In any case, I don't know how conclusions that one arrives at through a mixture of direct experience and logical inference can be called dogmatic. Dogma is more like the stuff people believe without having a good reason to do so, just because it's traditional.
It happens after the fact, through Rationalization. I said that you sounded Dogmatic because there was no indication that you realized it through experience. Rationalization typically tries to explain away one's experience because the experience is at odds with one's logic.
In the realm of Religion one has to have a starting place, and so one accepts it without question. It's the defense of one's beliefs which makes it Dogmatic, it has an emotional element attached to it when questioned, with that emotional element giving it a sense of authority which should not be questioned. One speaks Dogmatically to prevent the other from further questioning.
So if one "dryly" says something, something that sounds as if it came out of a book, something that seemingly has a different "flavour" or "tone" from the rest of the statement, then one may think that is is Dogmatic.
It could be that one is trying to establish a baseline for communication, hoping that the other has some pre-conception of the ideas one is trying to find common-ground with. But vast assumptions are being made, like the words "God," "Re-incarnation," "Re-birth," "Self," "self," "Silence," etc. Each word pre-supposes that it means the same thing that the other thinks it means.

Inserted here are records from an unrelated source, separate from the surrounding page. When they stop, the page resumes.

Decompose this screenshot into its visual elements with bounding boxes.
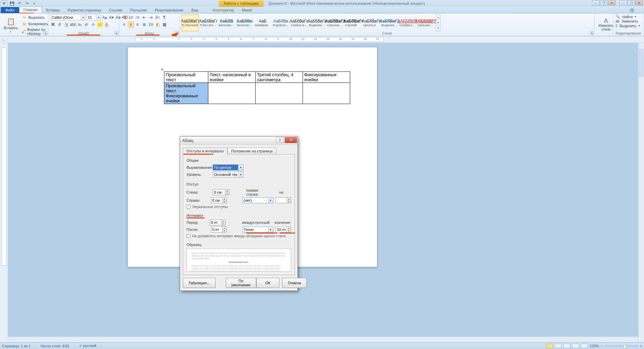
horizontal-ruler[interactable]: ∟ 211234567891011121314151617 bbox=[0, 36, 644, 43]
zoom-value[interactable]: 120% bbox=[590, 344, 599, 348]
style-tile[interactable]: АаБбВЗаголово... bbox=[218, 14, 235, 31]
file-tab[interactable]: Файл bbox=[1, 7, 19, 13]
align-input[interactable] bbox=[213, 165, 238, 170]
table-anchor-icon[interactable]: ✥ bbox=[161, 67, 164, 72]
tab-selector[interactable]: ∟ bbox=[0, 36, 8, 43]
by-input[interactable] bbox=[276, 198, 286, 203]
same-style-checkbox[interactable]: Не добавлять интервал между абзацами одн… bbox=[186, 234, 291, 238]
table-cell[interactable] bbox=[256, 83, 303, 104]
dialog-close-button[interactable]: ✕ bbox=[285, 137, 297, 143]
before-input[interactable] bbox=[210, 220, 221, 225]
table-cell-selected[interactable]: Произвольный текст.Фиксированные ячейки bbox=[164, 83, 208, 104]
minimize-button[interactable]: — bbox=[592, 1, 599, 5]
change-styles-button[interactable]: AИзменить стили bbox=[596, 18, 615, 32]
cancel-button[interactable]: Отмена bbox=[282, 278, 307, 288]
font-name-combo[interactable]: ▾ bbox=[50, 14, 86, 20]
inner-minimize-button[interactable]: — bbox=[620, 1, 627, 5]
borders-icon[interactable]: ▦ bbox=[161, 21, 167, 28]
chevron-down-icon[interactable]: ▼ bbox=[268, 227, 273, 232]
right-input[interactable] bbox=[211, 198, 222, 203]
strikethrough-icon[interactable]: abc bbox=[70, 21, 76, 28]
subscript-icon[interactable]: x₂ bbox=[77, 21, 83, 28]
document-table[interactable]: Произвольный текст Текст, написанный в я… bbox=[164, 71, 350, 104]
status-lang[interactable]: ✔ русский bbox=[79, 344, 102, 348]
bullets-icon[interactable]: •≡ bbox=[121, 14, 127, 20]
zoom-out-icon[interactable]: − bbox=[601, 344, 603, 348]
font-name-input[interactable] bbox=[50, 15, 80, 20]
tab-view[interactable]: Вид bbox=[187, 7, 202, 13]
undo-icon[interactable]: ↶ bbox=[16, 1, 22, 6]
mirror-checkbox[interactable]: Зеркальные отступы bbox=[186, 205, 291, 209]
shrink-font-icon[interactable]: A▾ bbox=[108, 14, 114, 20]
view-reading-icon[interactable] bbox=[555, 344, 561, 348]
style-tile[interactable]: АаБбВвГгЦитата 2 bbox=[363, 14, 380, 31]
sort-icon[interactable]: A↕ bbox=[155, 14, 161, 20]
firstline-combo[interactable]: ▼ bbox=[243, 197, 273, 203]
font-size-combo[interactable]: ▾ bbox=[86, 14, 101, 20]
status-words[interactable]: Число слов: 4/32 bbox=[41, 344, 74, 348]
restore-button[interactable]: ❐ bbox=[600, 1, 607, 5]
table-cell[interactable]: Фиксированные ячейки bbox=[303, 72, 350, 83]
style-tile[interactable]: ААББВВГГСильная с... bbox=[417, 14, 434, 31]
ok-button[interactable]: ОК bbox=[256, 278, 279, 288]
line-spacing-icon[interactable]: ‡≡ bbox=[148, 21, 154, 28]
styles-gallery[interactable]: АаБбВвГг¶ ОбычныйАаБбВвГг¶ Без инте...Аа… bbox=[181, 14, 593, 31]
default-button[interactable]: По умолчанию bbox=[226, 278, 256, 288]
table-cell[interactable]: Текст, написанный в ячейке bbox=[208, 72, 256, 83]
zoom-control[interactable]: 120% − + bbox=[590, 344, 642, 348]
close-button[interactable]: ✕ bbox=[608, 1, 615, 5]
style-tile[interactable]: АаБбВвГгВыделен... bbox=[381, 14, 398, 31]
dialog-tab-indents[interactable]: Отступы и интервалы bbox=[183, 148, 227, 154]
view-outline-icon[interactable] bbox=[572, 344, 579, 348]
table-cell[interactable] bbox=[303, 83, 350, 104]
align-center-icon[interactable]: ≡ bbox=[128, 21, 134, 28]
text-effects-icon[interactable]: A bbox=[90, 21, 96, 28]
font-dialog-launcher[interactable]: ⬊ bbox=[114, 31, 118, 35]
chevron-down-icon[interactable]: ▼ bbox=[238, 172, 243, 177]
italic-icon[interactable]: К bbox=[57, 21, 63, 28]
after-spinner[interactable]: ▲▼ bbox=[211, 227, 227, 233]
tab-design[interactable]: Конструктор bbox=[209, 7, 238, 13]
align-right-icon[interactable]: ≡ bbox=[135, 21, 141, 28]
chevron-down-icon[interactable]: ▼ bbox=[268, 198, 273, 203]
style-tile[interactable]: АаБбВвГг¶ Обычный bbox=[181, 14, 199, 31]
justify-icon[interactable]: ≣ bbox=[141, 21, 147, 28]
left-spinner[interactable]: ▲▼ bbox=[213, 189, 229, 195]
before-spinner[interactable]: ▲▼ bbox=[210, 219, 225, 226]
replace-button[interactable]: abЗаменить bbox=[615, 19, 639, 23]
style-tile[interactable]: АаБбВвГгСтрогий bbox=[344, 14, 362, 31]
status-page[interactable]: Страница: 1 из 1 bbox=[2, 344, 36, 348]
value-spinner[interactable]: ▲▼ bbox=[276, 227, 291, 233]
tab-mailings[interactable]: Рассылки bbox=[126, 7, 151, 13]
numbering-icon[interactable]: 1≡ bbox=[128, 14, 134, 20]
paste-button[interactable]: 📋 Вставить ▾ bbox=[2, 16, 20, 34]
tab-insert[interactable]: Вставка bbox=[42, 7, 64, 13]
view-draft-icon[interactable] bbox=[581, 344, 588, 348]
tab-references[interactable]: Ссылки bbox=[105, 7, 126, 13]
left-input[interactable] bbox=[213, 190, 225, 195]
dialog-tab-page-position[interactable]: Положение на странице bbox=[227, 148, 276, 154]
decrease-indent-icon[interactable]: ⇤ bbox=[141, 14, 147, 20]
vertical-scrollbar[interactable] bbox=[638, 43, 644, 342]
style-tile[interactable]: АаБНазвание bbox=[254, 14, 271, 31]
after-input[interactable] bbox=[211, 227, 222, 232]
font-size-input[interactable] bbox=[87, 15, 96, 20]
horizontal-scrollbar[interactable] bbox=[8, 337, 638, 342]
style-tile[interactable]: АаБбВвГгСильное ... bbox=[326, 14, 344, 31]
bold-icon[interactable]: Ж bbox=[50, 21, 56, 28]
increase-indent-icon[interactable]: ⇥ bbox=[148, 14, 154, 20]
tabs-button[interactable]: Табуляция... bbox=[183, 278, 216, 288]
cut-button[interactable]: ✂Вырезать bbox=[20, 14, 49, 20]
find-button[interactable]: 🔍Найти▾ bbox=[615, 14, 637, 19]
font-color-icon[interactable]: A bbox=[104, 21, 110, 28]
view-print-layout-icon[interactable] bbox=[546, 344, 553, 348]
redo-icon[interactable]: ↷ bbox=[24, 1, 30, 6]
value-input[interactable] bbox=[276, 227, 286, 232]
view-web-icon[interactable] bbox=[564, 344, 570, 348]
style-tile[interactable]: АаБбВвПодзагол... bbox=[272, 14, 289, 31]
right-spinner[interactable]: ▲▼ bbox=[211, 197, 227, 203]
tab-page-layout[interactable]: Разметка страницы bbox=[64, 7, 105, 13]
vertical-ruler[interactable] bbox=[0, 43, 8, 342]
style-tile[interactable]: АаБбВвГгСлабое в... bbox=[290, 14, 308, 31]
tab-home[interactable]: Главная bbox=[19, 6, 42, 13]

For most of us whose minds are always thinking, a term like "Silence" may have no meaning until we actually experience it, and 'experiencing it' means that one is conscious that one is consciously experiencing it, at the moment, not giving it a name afterwards.
... to be continued ...
Where you lose me is in the assertion that "impersonalized self" is a coherent concept. It seems to me there is no concept of selfhood that is not on some level an attempt to personalize reality, which entails conceptual divisions. After all, the concept of "self" is meaningless without the concept of "other." In any case, this line of thinking is alien to Buddhadharma, which holds that concepts are not reality and that it's impossible to arrive at direct experience thereof through conceptual means.Again, are we talking about a personalized "self" or an im-personalized and Universal "Self," the difference being the size of the "s"?